今国会の最大の焦点、というよりも戦後70年間でも非常に重要な意味を持つ安全保障関連法案(戦争法案)は15日、衆議院平和安全法制特別委員会(浜田靖一委員長)で与党により強行採決され、16日にも衆議院本会議で可決される見込みになっている。
そんな状況だからこそ注目したい記事が日刊スポーツの「政界地獄耳」に掲載されている。国の基本の憲法の解釈まで、一内閣の閣議によって変更されてしまうような状況なのだから、内閣をリコールする権利を国民が持ってもいいのではないかという論だ。たしかに、都道府県知事や市町村長のリコールができるのだから、内閣や国会議員のリコールが不可能ということはないだろう。元記事がサイトから消えているので魚拓からの引用ながら、後々のために保存しておきたい。
政界地獄耳 内閣リコール法律を加えるべき
http://www.nikkansports.com/general/column/jigokumimi/news/1506262.html
2015年7月13日8時40分 日刊スポーツ
★今週、国会は安保法制可決へ向け、大詰めを迎える。議論が深まったかどうか、国民の理解を得たかどうかは与党にとって、あまり関係ないようで、与党の数で押し切る。体裁を整えるためには少数野党の次世代の党と維新の党の採決参加で、議会の“与野党参加の採決”を演出できれば成功。土壇場で維新が日よればそれはそれ。その程度で戦後70年間の自民党が積み上げてきた安全保障議論を台無しにする、自民党崩壊法案でもある同法の可決は結果的に国民に不安を与え、憲法改正もこういった手法で成立させようとする与党の強引さだけが記憶に残ることだろう。

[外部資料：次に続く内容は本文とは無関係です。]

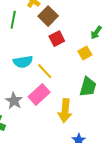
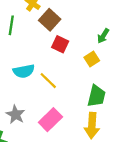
red square: (57, 39) -> (60, 44), turned -35
pink rectangle: (39, 95) -> (50, 120), moved
yellow arrow: (65, 111) -> (92, 125), moved

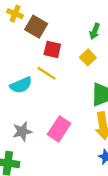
yellow line: (48, 81) -> (47, 73), moved
gray star: (16, 115) -> (22, 131), turned -30

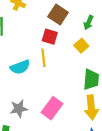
brown square: (36, 27) -> (58, 15), moved
yellow line: (47, 73) -> (43, 58), turned 48

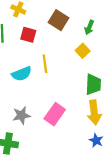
red square: (50, 37) -> (28, 35), moved

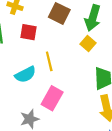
green arrow: (89, 27) -> (93, 18), size x1.6
pink rectangle: (55, 114) -> (52, 98), moved

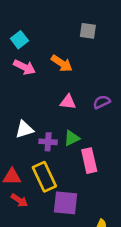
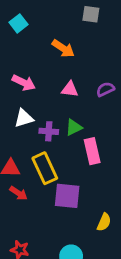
pink arrow: (24, 67) -> (24, 83), moved

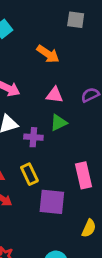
green triangle: (74, 127) -> (58, 123), moved
pink rectangle: (92, 151) -> (84, 175), moved
yellow rectangle: (45, 168) -> (29, 174), size x0.7

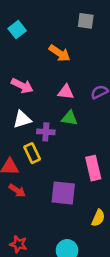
green triangle: (58, 123) -> (70, 118), turned 35
yellow rectangle: (29, 174) -> (32, 153), moved

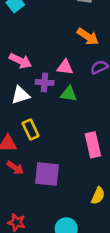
orange arrow: (60, 53) -> (88, 37), moved
purple cross: (46, 132) -> (45, 82), moved
purple square: (63, 193) -> (47, 174), moved

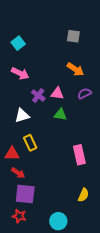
pink arrow: (20, 61) -> (20, 73), moved
purple cross: (45, 82) -> (38, 95), moved, turned 32
purple square: (47, 174) -> (25, 194), moved

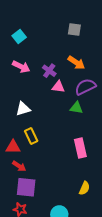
purple semicircle: (84, 93) -> (85, 87), size x1.5
purple cross: (38, 95) -> (49, 71), moved
green triangle: (60, 115) -> (76, 108), moved

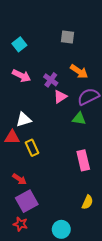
gray square: (74, 29) -> (68, 37), moved
pink triangle: (58, 87) -> (60, 97), turned -40
red triangle: (13, 147) -> (12, 137), moved
purple square: (26, 187) -> (27, 201), turned -35

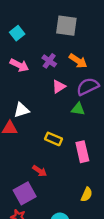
gray square: (68, 37) -> (66, 26), size x1.5
purple cross: (51, 80) -> (49, 61), moved
yellow rectangle: (32, 148) -> (53, 139), moved, turned -42
red arrow: (19, 179) -> (40, 171), moved

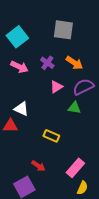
cyan square: (17, 33) -> (17, 37), size x1.5
white triangle: (21, 110) -> (21, 109), turned 42
pink rectangle: (82, 152) -> (75, 168), moved, turned 54

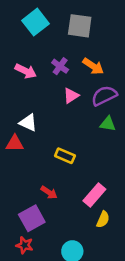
cyan square: (17, 37) -> (36, 22), moved
green triangle: (74, 108) -> (108, 124), moved

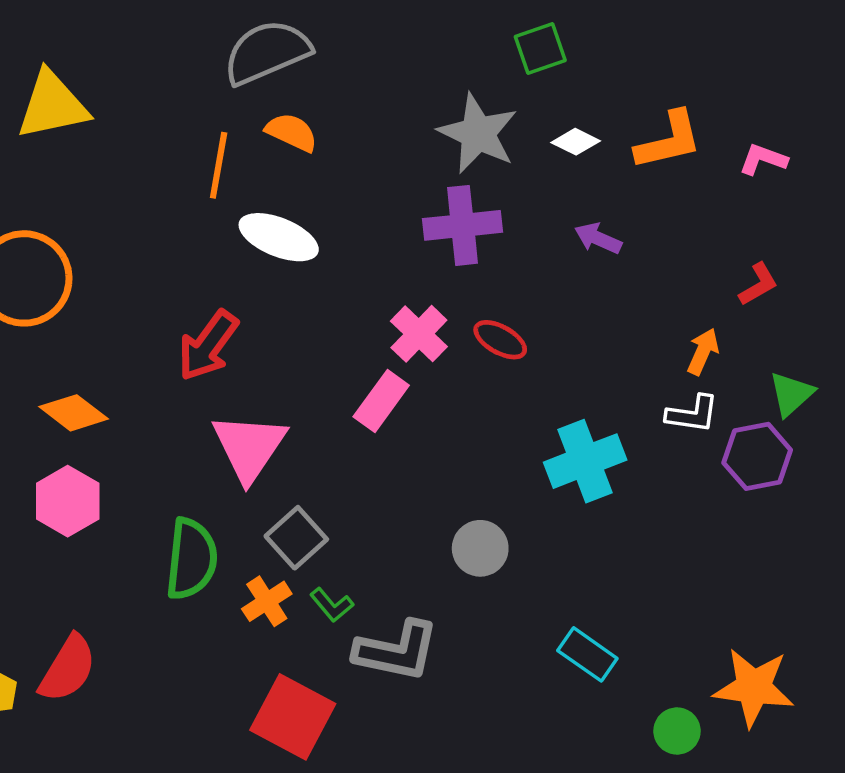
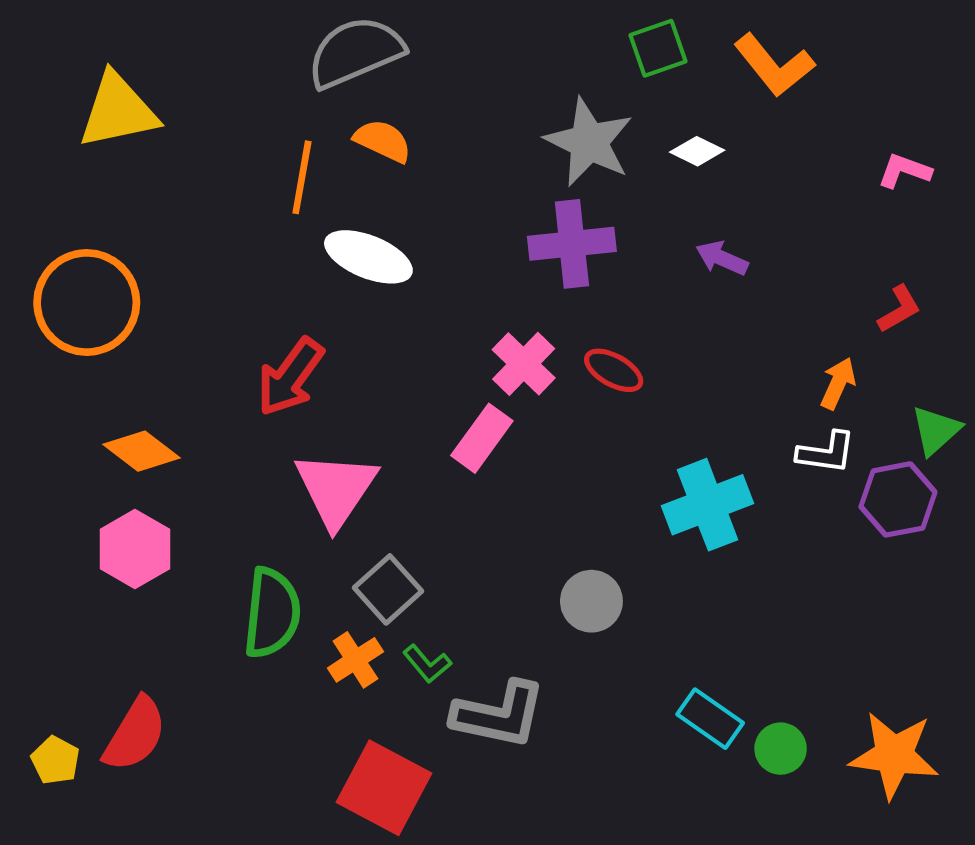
orange L-shape: (669, 141) -> (774, 65), moved, turned 64
green circle: (677, 731) -> (781, 749), moved

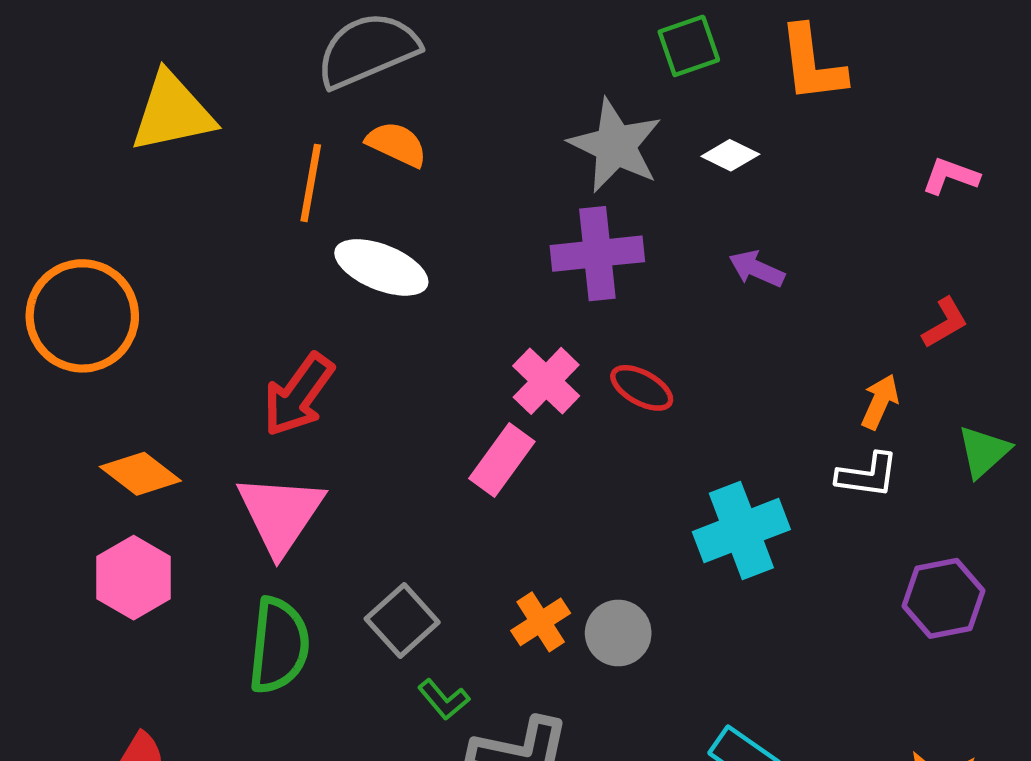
orange L-shape: (774, 65) -> (812, 64), turned 32
yellow triangle: (118, 111) -> (172, 112), moved
pink triangle: (336, 489) -> (280, 514), moved
purple hexagon: (898, 499) -> (944, 598), moved
orange cross: (355, 660) -> (541, 622), moved

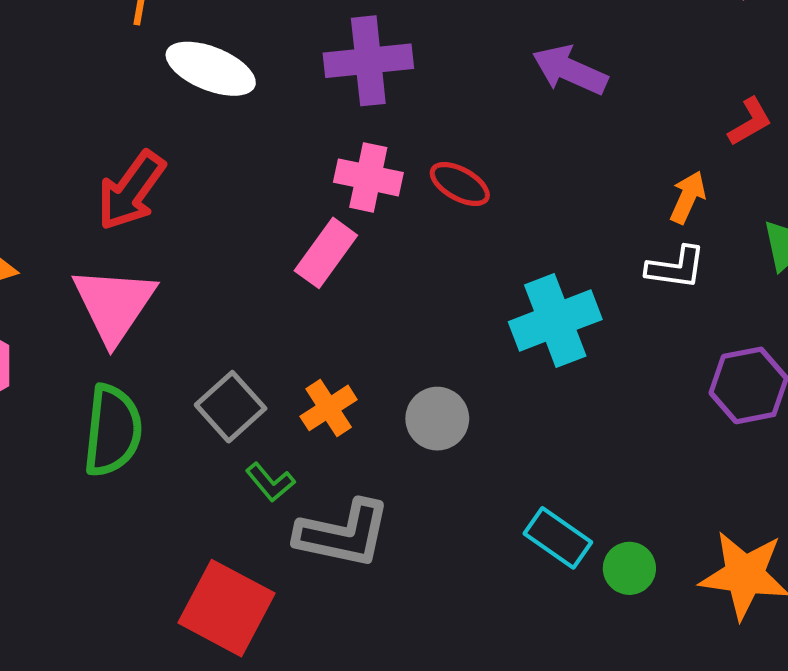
purple cross: (597, 254) -> (368, 61), moved
purple arrow: (757, 269) -> (570, 70), size x1.4
pink cross: (546, 381) -> (368, 177), turned -32
orange cross: (541, 622) -> (329, 408), moved

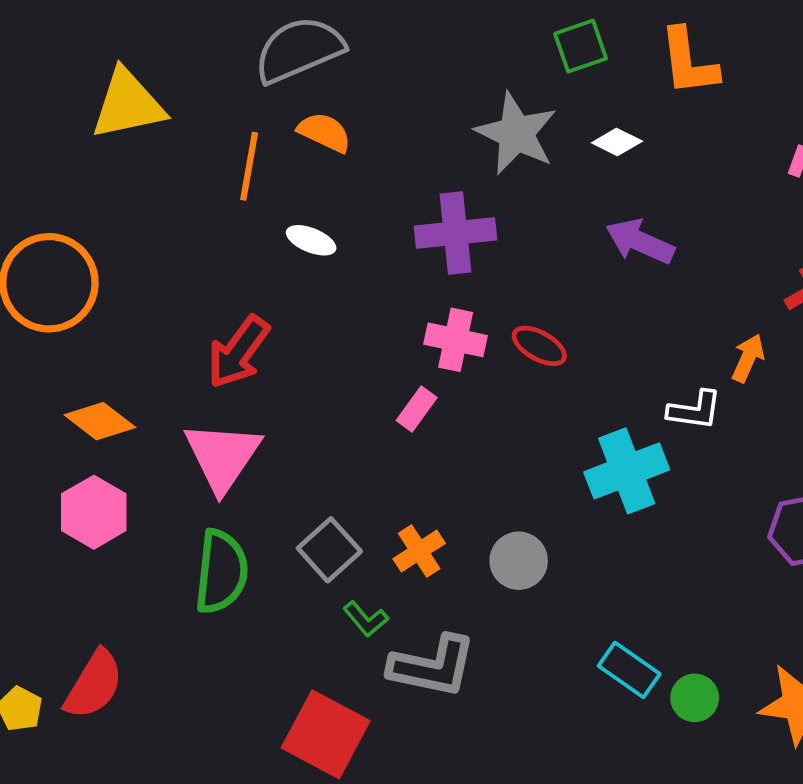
white ellipse: (211, 69) -> (311, 240), size x0.6
pink rectangle: (326, 253) -> (417, 409), size x0.7
white L-shape: (676, 268) -> (695, 410), moved

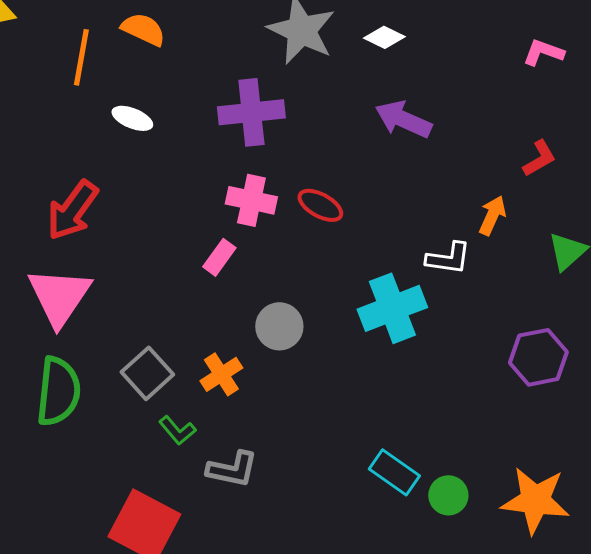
gray circle: (519, 561) -> (279, 326), moved
gray L-shape: (432, 666) -> (232, 469), size x0.7

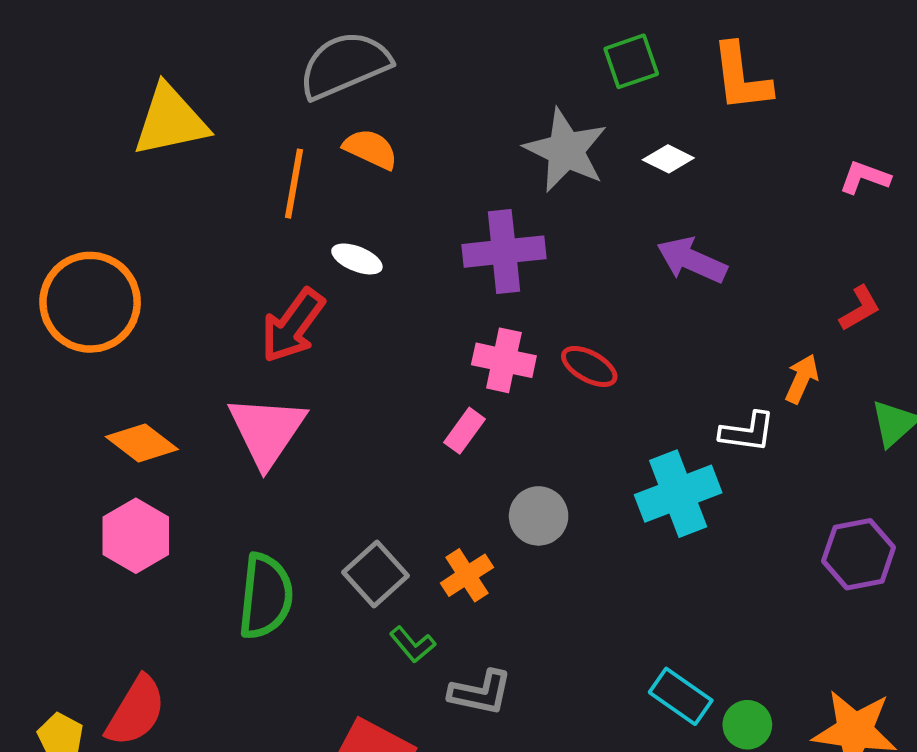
red arrow: (72, 210) -> (293, 326), moved
pink triangle: (59, 296) -> (267, 431), moved

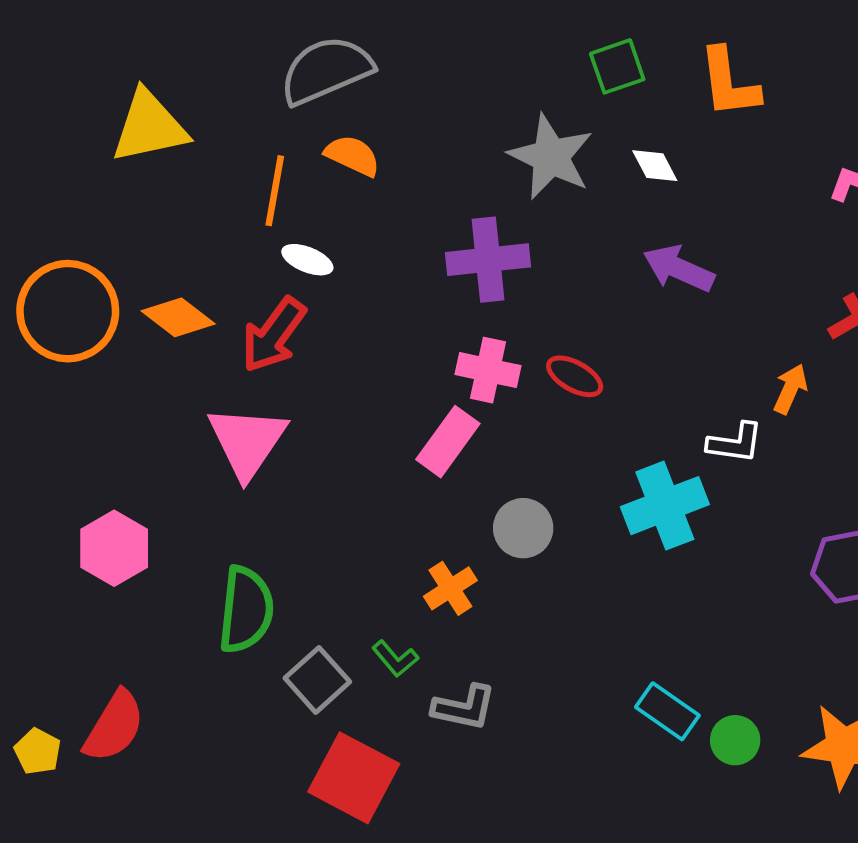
white diamond: (668, 159) -> (655, 166), turned 36
white ellipse: (357, 259) -> (307, 260), moved
pink rectangle: (464, 431) -> (448, 442), size x1.5
orange diamond: (142, 443) -> (178, 317), moved
gray square: (375, 574) -> (317, 680), moved

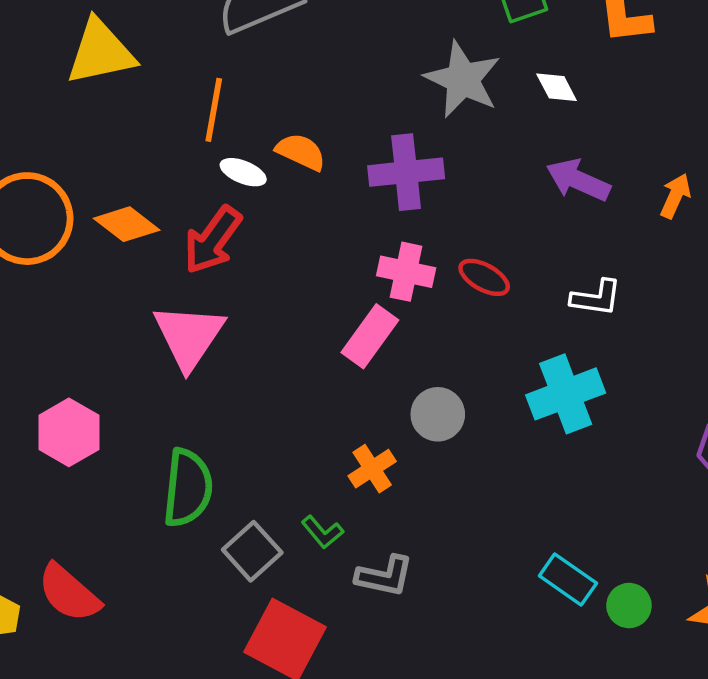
orange semicircle: (353, 156) -> (301, 152), moved
orange arrow: (790, 389) -> (675, 196), moved
white L-shape: (735, 443) -> (596, 298), moved
red semicircle: (114, 726) -> (69, 593), turned 100

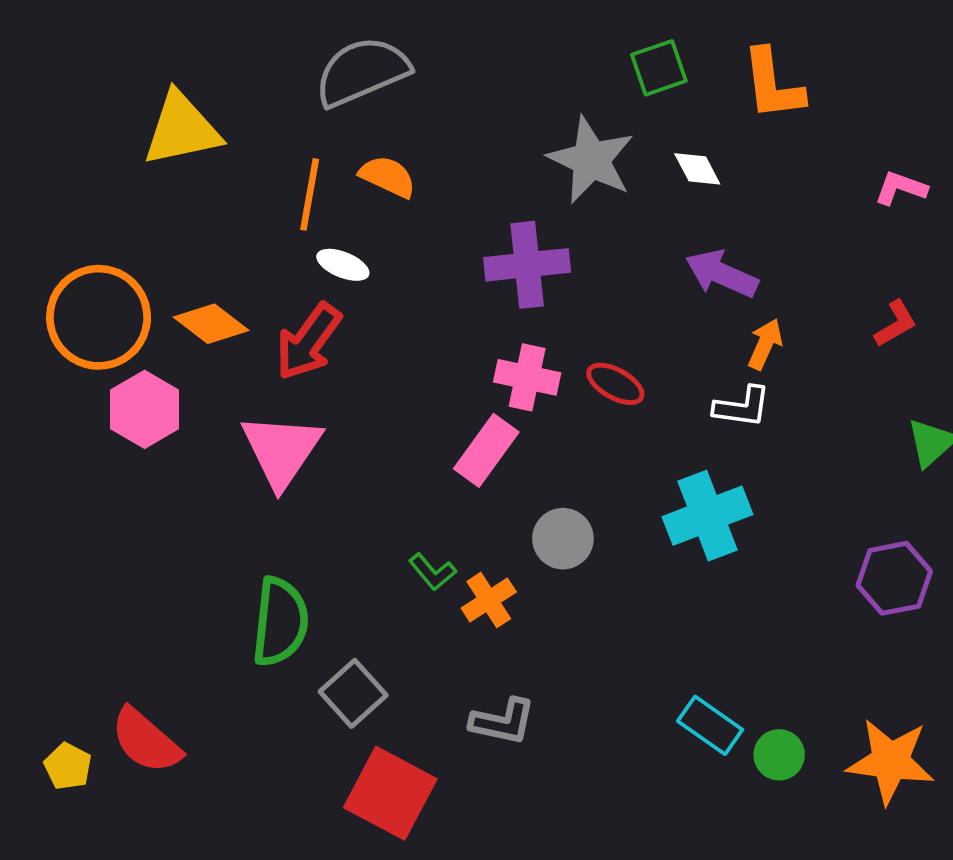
orange semicircle: (301, 152) -> (388, 177), moved
orange arrow: (675, 196) -> (765, 344), moved
pink hexagon: (69, 432) -> (145, 409), moved
green L-shape: (322, 532) -> (432, 572), moved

★そもそも、この法律を21世紀の時代が求めているのだろうか。1990年、湾岸戦争で日本政府は135億ドル(約2兆円弱)を拠出したものの、参加の足跡、オンザブーツの評価が世界からないと悔しがった。その時の思いを25年後に果たそうというのだからおめでたい。加えて内閣が判断するという法的根拠に基づかない仕組みで戦闘行為に及ぼうというのだから、歯止めどころか、時の政権が戦争をしやすくさせる法律になろうとしている。
★それならば、国民もこの内閣が適正であるかどうか、絶えずリコールが可能な、国民の審判を選挙以外に仰ぐ方法を加えるべきだろう。その緊張にさらされながら戦争の決断をすることが、国民の持つ抑止力ではないのか。荒唐無稽に思うかもしれないが、既にこの安保法制が荒唐無稽なものだけに、内閣を法律で縛れないならばこのくらいの歯止めはあっていいはずだ。ナチスは当時の各国の手本といわれたワイマール憲法すら無力化し、内閣と総統に権力が集中するように法律を変えていった。すでに国民は「急ぐべきではない」と「理解できない」というシグナルを政府に世論調査という形で突きつけている。それでも強行するならば、内閣を縛る法律を加えるべきだ。(K)※敬称略
総理大臣は国会議員、それも通例として衆議院議員から選ばれるわけだから、民意を間接的に反映しているという考え方もあろう。しかし、選挙によって民意が反映される前に、たとえば戦争法案をつくったり、あるいは戦争法案が成立した後には実際に戦争を始めたりすることも起こりうる。
ことは国民の生命財産に関わる問題だから、そのような重大な決定を行う職に対して、直接リコールできる法律はぜひとも必要だと思う。
問題は、選挙区の区割りでさえもめるくらいの国会議員が、自らを縛るような法律を作ることが出来るかどうかだ。遠からず国政選挙が行われることになるかもしれない。その際には、内閣や議員のリコールでもいいし、議員報酬を減らしたり、議員定数を減らすなど、議員自身にとって不利になりかねない仕組みの導入に取り組むかどうか(つまり、誰のために議員になろうとしているのか。国民のためなのか、自分のためなのか)を判断材料にしてはどうだろう。